While pytest-watch handles the RED-GREEN-REFACTOR cycle, periodically run mutation testing:

Bash
# In another terminal, or after completing a feature
tm

Or use a keyboard shortcut in your IDE to run the full TDD cycle:

Bash
tdd  # alias for: pytest -x && pytest --gremlins --gremlin-cache -x

IDE Integration

VS Code

Create .vscode/tasks.json:

JSON
{
  "version": "2.0.0",
  "tasks": [
    {
      "label": "TDD: Run Tests",
      "type": "shell",
      "command": "pytest -x --tb=short",
      "group": "test",
      "problemMatcher": []
    },
    {
      "label": "TDD: Mutate",
      "type": "shell",
      "command": "pytest --gremlins --gremlin-cache -x",
      "group": "test",
      "problemMatcher": []
    },
    {
      "label": "TDD: Full Cycle",
      "type": "shell",
      "command": "pytest -x && pytest --gremlins --gremlin-cache -x",
      "group": "test",
      "problemMatcher": []
    }
  ]
}

Use Cmd+Shift+B (Mac) or Ctrl+Shift+B (Windows/Linux) to run tasks.

PyCharm

Create run configurations:

  1. TDD: Tests - pytest -x --tb=short
  2. TDD: Mutate - pytest --gremlins --gremlin-cache -x
  3. TDD: Full - Compound configuration running both

Verification

  1. Practice the cycle on a new feature:
  2. Write failing test
  3. Make it pass
  4. Refactor
  5. Run mutation testing
  6. Strengthen tests if needed

  7. Check that mutation scores stay high:

Bash
pytest --gremlins --gremlin-report=console
  1. Over time, mutation scores should improve or stay stable

Troubleshooting

Mutation testing is too slow for TDD

Use caching and operator subsets:

Bash
# Fast check during development
pytest --gremlins --gremlin-cache --gremlin-operators=comparison -x

# Full check before committing
pytest --gremlins

Too many surviving gremlins to address

Focus on one at a time:

Bash
# See detailed report
pytest --gremlins --gremlin-report=html

# Address the most critical (e.g., boundary conditions) first

Prioritize:

  1. Boundary condition mutations (>= to >)
  2. Return value mutations (returning wrong value)
  3. Boolean mutations (logic errors)
  4. Arithmetic mutations (calculation errors)

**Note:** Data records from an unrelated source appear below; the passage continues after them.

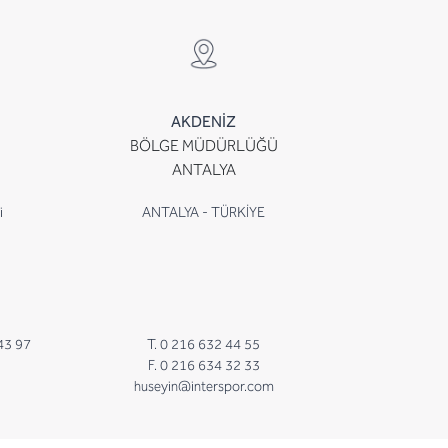
AKDENİZ
BÖLGE MÜDÜRLÜĞÜ
ANTALYA
i
ANTALYA - TÜRKİYE
43 97
T. 0 216 632 44 55
F. 0 216 634 32 33
huseyin@interspor.com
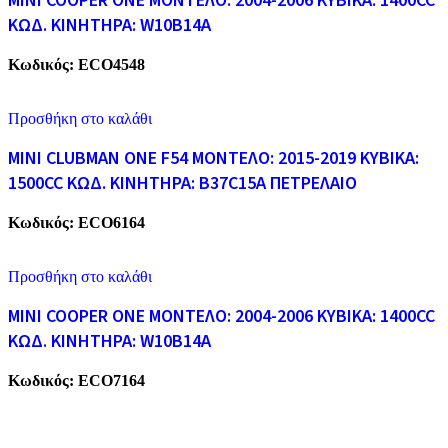
MINI COOPER ONE ΜΟΝΤΕΛΟ: 2004-2006 ΚΥΒΙΚΑ: 1400CC
ΚΩΔ. ΚΙΝΗΤΗΡΑ: W10B14A
Κωδικός:
ECO4548
Προσθήκη στο καλάθι
MINI CLUBMAN ONE F54 ΜΟΝΤΕΛΟ: 2015-2019 ΚΥΒΙΚΑ:
1500CC ΚΩΔ. ΚΙΝΗΤΗΡΑ: B37C15A ΠΕΤΡΕΛΑΙΟ
Κωδικός:
ECO6164
Προσθήκη στο καλάθι
MINI COOPER ONE ΜΟΝΤΕΛΟ: 2004-2006 ΚΥΒΙΚΑ: 1400CC
ΚΩΔ. ΚΙΝΗΤΗΡΑ: W10B14A
Κωδικός:
ECO7164
ECO CARS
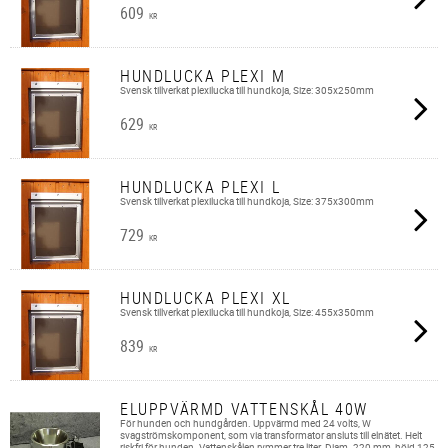
609
KR
HUNDLUCKA PLEXI M
Svensk tillverkat plexilucka till hundkoja, Size: 305x250mm
629
KR
HUNDLUCKA PLEXI L
Svensk tillverkat plexilucka till hundkoja, Size: 375x300mm
729
KR
HUNDLUCKA PLEXI XL
Svensk tillverkat plexilucka till hundkoja, Size: 455x350mm
839
KR
ELUPPVÄRMD VATTENSKÅL 40W
För hunden och hundgården. Uppvärmd med 24 volts, W
svagströmskomponent, som via transformator ansluts till elnätet. Helt
riskfri för hunden. Vattenskålen rymmer tre liter. Diam. 220 mm, höjd 125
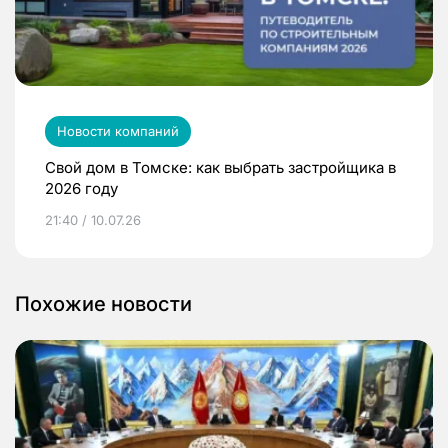
Новости компаний
Свой дом в Томске: как выбрать застройщика в
2026 году
21:40 / 10.07.26
Похожие новости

Some gremlins are false positives

Not all surviving gremlins indicate test gaps. Some mutations are equivalent (produce the same behavior). Use pragmatic judgment:

Python
# This gremlin might survive: x = x + 0  →  x = x - 0
# Both produce the same result - not a real test gap

Mark intentional exclusions with the pardon pragma:

Python
def calculate_discount(price):
    return price * 0  # gremlin: pardon[equivalent] always zero by design

Valid reason codes are equivalent, untestable, and out_of_scope.

Best Practices

  1. Run mutation testing after each feature, not each commit
  2. TDD cycle: seconds
  3. Mutation check: tens of seconds to minutes

  4. Start with high-value mutations

  5. Comparison operators catch boundary bugs
  6. Boolean operators catch logic errors

  7. Don't chase 100% mutation score

  8. 85-95% is excellent
  9. Some equivalent mutations are unavoidable

  10. Use mutation testing to learn

  11. Surviving gremlins teach you about edge cases
  12. Over time, you'll write stronger tests naturally

  13. Integrate with code review

  14. Share mutation reports in PRs
  15. Discuss surviving gremlins with teammates